Wenn weniger als 3000 zur Verfügung hast wird es selbst für ein gebrauchtes "fast" unmöglich in dieser Länge..... dann solltest dich eher nach GfK umschauen!

Dazu kommen noch je nach dem was vor hast etliche Euros für einen Umbau und Elektronik dazu.

Gruss


----------



## sir_knut (31. Januar 2015)

*AW: Suche Angelboot ca. 5m x 2m*

Das Budget ist nicht das Problem, Preis/Leistung sollte aber passen
Die Boote die ich näher im Auge hatte, lagen zwischen 5000-15000
Aber "das Boot" war noch nicht dabei. 

Gruß

knut


----------



## angel-daddy (31. Januar 2015)

*AW: Suche Angelboot ca. 5m x 2m*

Tinn Silver wurde ja schon gesagt. Da kannst du dir dein Boot so bauen lassen wie du es haben willst.
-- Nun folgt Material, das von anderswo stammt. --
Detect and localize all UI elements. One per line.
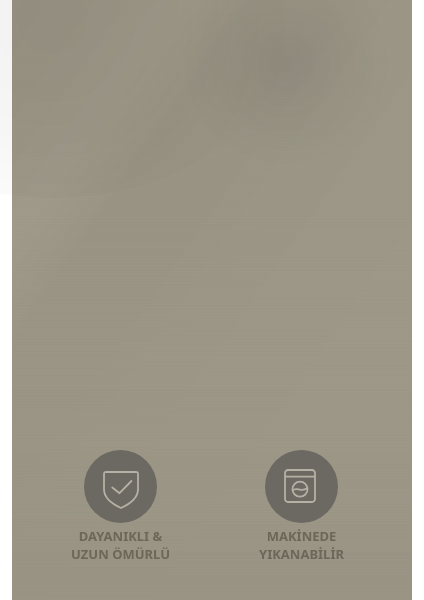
staticText: DAYANIKLI & UZUN ÖMÜRLÜ [71, 527, 170, 562]
staticText: MAKİNEDE YIKANABİLİR [259, 527, 344, 562]
other: Machine washable [285, 470, 315, 502]
other: Durable and long lasting [104, 472, 138, 508]
button[interactable]: Machine washable [241, 450, 361, 562]
button[interactable]: Durable and long lasting [60, 450, 180, 562]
Und falls wirklich mal an dem 4 mm Aluminium was dran sein sollte, so kannst du problemlos hinfahren und es reparieren lassen........Der Jan Tinnemans ist übrigens selber Angler und kann mit wertvollen Tipps helfen.
Wir haben eins und sind begeistert!

VG Martin


----------



## Kirnauforelle (2. Februar 2015)

*AW: Suche Angelboot ca. 5m x 2m*

Deine Überlegungen kommen mir bekannt vor.
Ich habe lange nach einem Gebrauchtboot gesucht. 
Da mein Trollingboot zu klobig für die Boddenangelei ist, wollte ich was kleines flexibles, was man schnell notfalls auch alleine slippen kann. Die tauglichen Aluboote (Lund, Buster...) waren mir zu teuer oder zu schwer (Kasboll, Tin silver...)
Ich bin bei einem neuen RYBI 470 mit 50PS Honda gelandet.
Das Boot ist im Heckbereich ein 3Kieler und dadurch sehr seitenstabil. es geht auch extrem schnell in Gleitfahrt. Man darf sogar 90PS dranbauen. Aber selbst die 50PS sind mehr als genug. Adam Wronski in Berlin baut Dir das Boot auch so, wie Du es als Angler haben willst. Der ist da unglaublich flexibel.
Ich bin sicher kein einfacher Kunde, aber mit dem RYBI bin ich rundum zufrieden. Kannst gern mal mit auf die Bodden mitkommen, wenn die Trollingsaisson vorbei ist.
Gruß
Thomas


----------



## sir_knut (10. Februar 2015)

*AW: Suche Angelboot ca. 5m x 2m*

Och ich komm auch gern mal zum Trollen mit 

Bzw. wenn Du Dich da oben auskennst, wäre ich für Tips auf jeden Fall dankbar.
Vielleicht kommen wir im Herbst nochmal nach Rügen, jetzt im Sommer steht erst mal Norwegen auf dem Plan.
#

Gruss

Sir_Knut


----------



## Zanderjäger1969 (10. Februar 2015)

*AW: Suche Angelboot ca. 5m x 2m*

Schau mal hier.
http://kleinanzeigen.ebay.de/anzeig...-angelboot-alu/287093852-211-16749?ref=search


 Das sollte alles haben.
 MfG


----------



## felixx (11. Februar 2015)

*AW: Suche Angelboot ca. 5m x 2m*

Ich Verkaufe momentan mein Carolina SKiff, kannst ja mal reinschauen und dich bei Interesse melden. Grüße Felix
http://kleinanzeigen.ebay.de/anzeig...4-*top-zustand*/286801828-211-9180?ref=search


----------



## Piketom (12. Februar 2015)

*AW: Suche Angelboot ca. 5m x 2m*

Hi,

http://www.tomasco.nl/

Von den Booten oder auch dem Bootsbauer habe ich pers. einen sehr guten Eindruck in Hinsicht auf Verarbeitung und Preis/Leistung!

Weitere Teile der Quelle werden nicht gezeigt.